Students will explore key themes that structure J.R.R. Tolkien’s works, through his longer novels (The Lord of the Rings and The Silmarillion), short stories (“Smith of Wootton Major” and “Leaf by Niggle”), and poetry.  Critical scholarship will supplement our exploration of Tolkien’s unrivaled impact on modern views of myth, morality, and the Middle Ages.



This class introduces William Shakespeare’s works through the lens of performance studies and race. In addition to reading each of the major Shakespearean genres—poetry, tragedy, history, comedy, and romance—we hope to attend two performances at the Cincinnati Shakespeare Company and a staged reading on campus. Throughout the class, we will consider not only the historical context of the works and their critical heritage, but also what it means to encounter them in theatrical productions today, and how we can enhance our appreciation of the texts through critical race theory and scholarship. In addition to spirited participation in class discussion and a presentation, students will write in a variety of forms, including Twitter, wikis, performance reviews, creative work, and research-driven essays. All of the coursework is designed to strengthen students’ critical reading, writing, and thinking skills. There is a $40 cost associated with this course, covering tickets to the two live performances. If this cost is prohibitive, students can be reimbursed.

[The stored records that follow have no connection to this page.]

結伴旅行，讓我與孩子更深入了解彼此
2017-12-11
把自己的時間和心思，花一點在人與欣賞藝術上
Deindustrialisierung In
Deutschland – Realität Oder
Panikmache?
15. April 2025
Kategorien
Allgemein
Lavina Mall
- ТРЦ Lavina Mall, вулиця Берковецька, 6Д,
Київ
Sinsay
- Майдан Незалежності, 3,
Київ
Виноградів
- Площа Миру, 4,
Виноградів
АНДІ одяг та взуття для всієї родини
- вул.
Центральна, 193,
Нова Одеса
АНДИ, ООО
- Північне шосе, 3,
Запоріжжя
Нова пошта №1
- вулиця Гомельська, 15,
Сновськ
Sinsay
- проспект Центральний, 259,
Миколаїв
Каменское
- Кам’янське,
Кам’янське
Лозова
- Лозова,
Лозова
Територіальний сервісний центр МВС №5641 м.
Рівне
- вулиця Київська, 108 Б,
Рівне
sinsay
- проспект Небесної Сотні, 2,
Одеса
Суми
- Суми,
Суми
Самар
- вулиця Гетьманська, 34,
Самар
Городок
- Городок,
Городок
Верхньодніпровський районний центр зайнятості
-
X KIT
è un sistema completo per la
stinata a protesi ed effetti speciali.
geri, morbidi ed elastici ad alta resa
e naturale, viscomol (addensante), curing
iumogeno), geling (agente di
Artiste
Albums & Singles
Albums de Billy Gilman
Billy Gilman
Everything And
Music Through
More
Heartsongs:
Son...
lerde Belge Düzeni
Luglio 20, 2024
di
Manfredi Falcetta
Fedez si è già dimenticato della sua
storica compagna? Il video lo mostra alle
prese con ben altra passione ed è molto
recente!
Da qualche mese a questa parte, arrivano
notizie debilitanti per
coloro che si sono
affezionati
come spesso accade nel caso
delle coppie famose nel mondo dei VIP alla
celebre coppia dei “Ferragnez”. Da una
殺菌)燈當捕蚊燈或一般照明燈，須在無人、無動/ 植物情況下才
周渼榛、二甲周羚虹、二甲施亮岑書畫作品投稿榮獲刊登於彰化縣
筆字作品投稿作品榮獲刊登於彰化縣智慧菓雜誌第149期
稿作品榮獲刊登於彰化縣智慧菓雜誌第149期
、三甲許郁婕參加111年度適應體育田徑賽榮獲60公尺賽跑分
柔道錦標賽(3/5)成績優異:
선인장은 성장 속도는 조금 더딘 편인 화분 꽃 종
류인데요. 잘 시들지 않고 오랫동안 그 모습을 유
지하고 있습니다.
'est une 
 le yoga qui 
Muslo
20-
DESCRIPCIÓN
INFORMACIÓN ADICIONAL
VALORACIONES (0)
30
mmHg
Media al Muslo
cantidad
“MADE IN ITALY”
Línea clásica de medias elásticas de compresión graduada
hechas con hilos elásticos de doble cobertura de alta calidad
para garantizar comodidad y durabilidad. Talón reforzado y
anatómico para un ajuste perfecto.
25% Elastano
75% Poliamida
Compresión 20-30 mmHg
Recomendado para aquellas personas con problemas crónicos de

ENGL 468 Transatlantic Literature

Sexuality, Reproduction, and The New Woman

If you’ve read the news lately, you’ll know that reproductive rights and justice is front and center in our current American environment. But this investment in and interrogation of women’s embodiment is nothing new; an interest in sexuality and reproduction have long been a facet of cultural and artistic representations of women in both American and British contexts. In this Transatlantic Literature course, we’ll consider representations of sexuality and reproduction from the late 18th to the early 20th centuries, with a particular focus on the late 19th discourse concerning “the New Woman” as it intersects with and challenges traditional models of femininity, maternity, and sexuality. Potential texts we might treat include nonfiction excerpts from a midwife’s diaries from 18th century New England and from letters written by women who gave birth to illegitimate children in Victorian London; fiction about fallen women (Esther Waters by George Moore; Summer by Edith Wharton) and New Women (The Awakening by Kate Chopin; various short stories); and engagement with illegal abortion (Voyage in the Dark by Jean Rhys; The Wild Palms by William Faulkner; “Hills Like White Elephants” by Ernest Hemingway). The course will focus on a wide swath of period-specific readings, but also offer opportunities for students, in their projects and papers, to connect these literary works to contemporary events.  


ENGL 482 Modern American Fiction

In this course we will study a variety of American novels and short stories ranging from the middle of the 20th century to the early 21st century. The organizing theme will be “Teachers and Students.” Readings are likely to include books by Alison Bechdel, Don DeLillo, Donna Tartt, and John Williams, as well as short stories by James Baldwin, Denis Johnson, Flannery O’Connor, ZZ Packer, Philip Roth, and Alice Walker. The course will be discussion based, and assignments will include short essays and a research project.